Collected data
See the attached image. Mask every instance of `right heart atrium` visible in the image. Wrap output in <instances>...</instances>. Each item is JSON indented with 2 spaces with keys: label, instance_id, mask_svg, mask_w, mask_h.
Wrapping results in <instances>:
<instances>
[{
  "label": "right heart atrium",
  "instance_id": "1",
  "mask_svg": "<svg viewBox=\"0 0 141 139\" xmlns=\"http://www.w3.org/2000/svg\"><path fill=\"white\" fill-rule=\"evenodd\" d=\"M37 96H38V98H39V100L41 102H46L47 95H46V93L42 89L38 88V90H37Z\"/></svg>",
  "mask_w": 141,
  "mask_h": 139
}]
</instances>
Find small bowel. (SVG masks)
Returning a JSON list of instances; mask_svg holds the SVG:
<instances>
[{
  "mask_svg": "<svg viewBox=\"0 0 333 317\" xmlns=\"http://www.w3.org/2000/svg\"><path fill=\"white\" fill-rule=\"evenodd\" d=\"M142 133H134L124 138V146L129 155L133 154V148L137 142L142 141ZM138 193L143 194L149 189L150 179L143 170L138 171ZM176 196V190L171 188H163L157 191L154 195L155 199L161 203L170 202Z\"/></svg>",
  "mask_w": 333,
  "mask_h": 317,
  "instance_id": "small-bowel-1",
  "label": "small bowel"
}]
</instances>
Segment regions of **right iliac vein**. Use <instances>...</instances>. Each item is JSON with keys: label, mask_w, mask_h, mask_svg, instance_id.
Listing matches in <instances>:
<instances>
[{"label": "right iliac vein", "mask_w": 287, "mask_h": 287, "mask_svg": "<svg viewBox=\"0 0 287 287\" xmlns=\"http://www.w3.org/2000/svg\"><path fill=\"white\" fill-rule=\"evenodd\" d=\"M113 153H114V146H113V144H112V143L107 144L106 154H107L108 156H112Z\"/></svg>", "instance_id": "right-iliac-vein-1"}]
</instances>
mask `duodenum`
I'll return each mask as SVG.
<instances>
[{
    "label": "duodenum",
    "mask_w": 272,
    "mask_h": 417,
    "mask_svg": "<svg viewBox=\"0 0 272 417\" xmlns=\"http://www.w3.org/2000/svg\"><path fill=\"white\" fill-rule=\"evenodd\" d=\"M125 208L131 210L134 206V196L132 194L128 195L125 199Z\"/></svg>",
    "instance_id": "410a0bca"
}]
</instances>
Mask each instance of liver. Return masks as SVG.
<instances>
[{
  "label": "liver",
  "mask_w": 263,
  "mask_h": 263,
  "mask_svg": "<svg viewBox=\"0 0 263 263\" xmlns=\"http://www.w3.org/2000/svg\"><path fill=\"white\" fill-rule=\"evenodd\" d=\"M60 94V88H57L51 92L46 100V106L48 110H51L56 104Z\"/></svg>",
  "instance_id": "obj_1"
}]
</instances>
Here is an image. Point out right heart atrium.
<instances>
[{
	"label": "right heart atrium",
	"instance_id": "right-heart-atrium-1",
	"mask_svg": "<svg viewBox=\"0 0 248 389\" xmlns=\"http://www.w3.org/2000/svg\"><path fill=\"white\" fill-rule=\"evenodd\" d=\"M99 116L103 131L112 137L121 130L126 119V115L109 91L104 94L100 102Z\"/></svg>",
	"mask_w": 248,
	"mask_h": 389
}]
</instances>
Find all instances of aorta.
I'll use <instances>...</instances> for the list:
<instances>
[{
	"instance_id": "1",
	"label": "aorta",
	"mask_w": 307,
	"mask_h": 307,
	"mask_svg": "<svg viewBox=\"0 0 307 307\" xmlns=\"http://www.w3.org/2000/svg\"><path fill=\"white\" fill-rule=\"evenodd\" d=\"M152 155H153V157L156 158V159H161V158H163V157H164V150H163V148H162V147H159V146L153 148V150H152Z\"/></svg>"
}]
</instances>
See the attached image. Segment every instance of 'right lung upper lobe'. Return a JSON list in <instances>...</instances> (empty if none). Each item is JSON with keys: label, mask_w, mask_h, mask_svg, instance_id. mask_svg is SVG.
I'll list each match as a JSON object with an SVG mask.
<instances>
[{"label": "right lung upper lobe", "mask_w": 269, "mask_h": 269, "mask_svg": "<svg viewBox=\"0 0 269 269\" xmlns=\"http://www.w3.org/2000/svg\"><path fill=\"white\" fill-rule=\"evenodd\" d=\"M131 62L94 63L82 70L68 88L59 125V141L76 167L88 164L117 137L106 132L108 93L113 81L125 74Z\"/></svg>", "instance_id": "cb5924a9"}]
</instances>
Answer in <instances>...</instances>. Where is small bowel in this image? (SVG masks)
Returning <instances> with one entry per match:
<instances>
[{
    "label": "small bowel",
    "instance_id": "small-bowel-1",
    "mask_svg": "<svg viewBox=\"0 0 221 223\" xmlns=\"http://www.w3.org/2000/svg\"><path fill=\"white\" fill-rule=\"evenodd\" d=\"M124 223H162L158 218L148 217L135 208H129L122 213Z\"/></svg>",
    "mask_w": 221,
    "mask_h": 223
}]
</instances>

ABOUT THIS TASK => Word for word, copy every entry.

OUTPUT =>
See the attached image. Mask every instance of `right heart atrium` visible in the image. Wrap output in <instances>...</instances>. Each item is JSON indented with 2 spaces with keys: label, instance_id, mask_svg, mask_w, mask_h.
Wrapping results in <instances>:
<instances>
[{
  "label": "right heart atrium",
  "instance_id": "1",
  "mask_svg": "<svg viewBox=\"0 0 141 139\" xmlns=\"http://www.w3.org/2000/svg\"><path fill=\"white\" fill-rule=\"evenodd\" d=\"M37 96H38V98H39V100L41 102H46L47 95H46V93L42 89L38 88V90H37Z\"/></svg>",
  "mask_w": 141,
  "mask_h": 139
}]
</instances>
Find small bowel. (SVG masks)
Returning a JSON list of instances; mask_svg holds the SVG:
<instances>
[{
  "mask_svg": "<svg viewBox=\"0 0 333 317\" xmlns=\"http://www.w3.org/2000/svg\"><path fill=\"white\" fill-rule=\"evenodd\" d=\"M142 133H134L124 138V146L129 155L133 154V148L137 142L142 141ZM138 193L143 194L149 189L150 179L143 170L138 171ZM176 196V190L171 188H163L157 191L154 195L155 199L161 203L170 202Z\"/></svg>",
  "mask_w": 333,
  "mask_h": 317,
  "instance_id": "small-bowel-1",
  "label": "small bowel"
}]
</instances>
Segment regions of **right iliac vein**. Use <instances>...</instances>. Each item is JSON with keys: label, mask_w, mask_h, mask_svg, instance_id.
Listing matches in <instances>:
<instances>
[{"label": "right iliac vein", "mask_w": 287, "mask_h": 287, "mask_svg": "<svg viewBox=\"0 0 287 287\" xmlns=\"http://www.w3.org/2000/svg\"><path fill=\"white\" fill-rule=\"evenodd\" d=\"M113 153H114V146H113V144H112V143L107 144L106 154H107L108 156H112Z\"/></svg>", "instance_id": "right-iliac-vein-1"}]
</instances>
mask `duodenum`
I'll return each mask as SVG.
<instances>
[{
    "label": "duodenum",
    "mask_w": 272,
    "mask_h": 417,
    "mask_svg": "<svg viewBox=\"0 0 272 417\" xmlns=\"http://www.w3.org/2000/svg\"><path fill=\"white\" fill-rule=\"evenodd\" d=\"M125 208L131 210L134 206V196L132 194L128 195L125 199Z\"/></svg>",
    "instance_id": "410a0bca"
}]
</instances>
Mask each instance of liver. Return masks as SVG.
<instances>
[{
  "label": "liver",
  "mask_w": 263,
  "mask_h": 263,
  "mask_svg": "<svg viewBox=\"0 0 263 263\" xmlns=\"http://www.w3.org/2000/svg\"><path fill=\"white\" fill-rule=\"evenodd\" d=\"M60 94V88H57L51 92L46 100V106L48 110H51L56 104Z\"/></svg>",
  "instance_id": "obj_1"
}]
</instances>
Here is an image. Point out right heart atrium.
<instances>
[{
	"label": "right heart atrium",
	"instance_id": "right-heart-atrium-1",
	"mask_svg": "<svg viewBox=\"0 0 248 389\" xmlns=\"http://www.w3.org/2000/svg\"><path fill=\"white\" fill-rule=\"evenodd\" d=\"M99 116L103 131L112 137L121 130L126 119V115L109 91L104 94L100 102Z\"/></svg>",
	"mask_w": 248,
	"mask_h": 389
}]
</instances>
Find all instances of aorta.
I'll use <instances>...</instances> for the list:
<instances>
[{
	"instance_id": "1",
	"label": "aorta",
	"mask_w": 307,
	"mask_h": 307,
	"mask_svg": "<svg viewBox=\"0 0 307 307\" xmlns=\"http://www.w3.org/2000/svg\"><path fill=\"white\" fill-rule=\"evenodd\" d=\"M152 155H153V157L156 158V159H161V158H163V157H164V150H163V148H162V147H159V146L153 148V150H152Z\"/></svg>"
}]
</instances>
See the attached image. Segment every instance of 'right lung upper lobe'. Return a JSON list in <instances>...</instances> (empty if none). Each item is JSON with keys: label, mask_w, mask_h, mask_svg, instance_id. mask_svg is SVG.
I'll list each match as a JSON object with an SVG mask.
<instances>
[{"label": "right lung upper lobe", "mask_w": 269, "mask_h": 269, "mask_svg": "<svg viewBox=\"0 0 269 269\" xmlns=\"http://www.w3.org/2000/svg\"><path fill=\"white\" fill-rule=\"evenodd\" d=\"M131 62L94 63L82 70L68 88L59 125V141L76 167L88 164L117 137L106 132L108 93L113 81L125 74Z\"/></svg>", "instance_id": "cb5924a9"}]
</instances>
Answer in <instances>...</instances>. Where is small bowel in this image? (SVG masks)
Returning <instances> with one entry per match:
<instances>
[{
    "label": "small bowel",
    "instance_id": "small-bowel-1",
    "mask_svg": "<svg viewBox=\"0 0 221 223\" xmlns=\"http://www.w3.org/2000/svg\"><path fill=\"white\" fill-rule=\"evenodd\" d=\"M124 223H162L158 218L148 217L135 208H129L122 213Z\"/></svg>",
    "mask_w": 221,
    "mask_h": 223
}]
</instances>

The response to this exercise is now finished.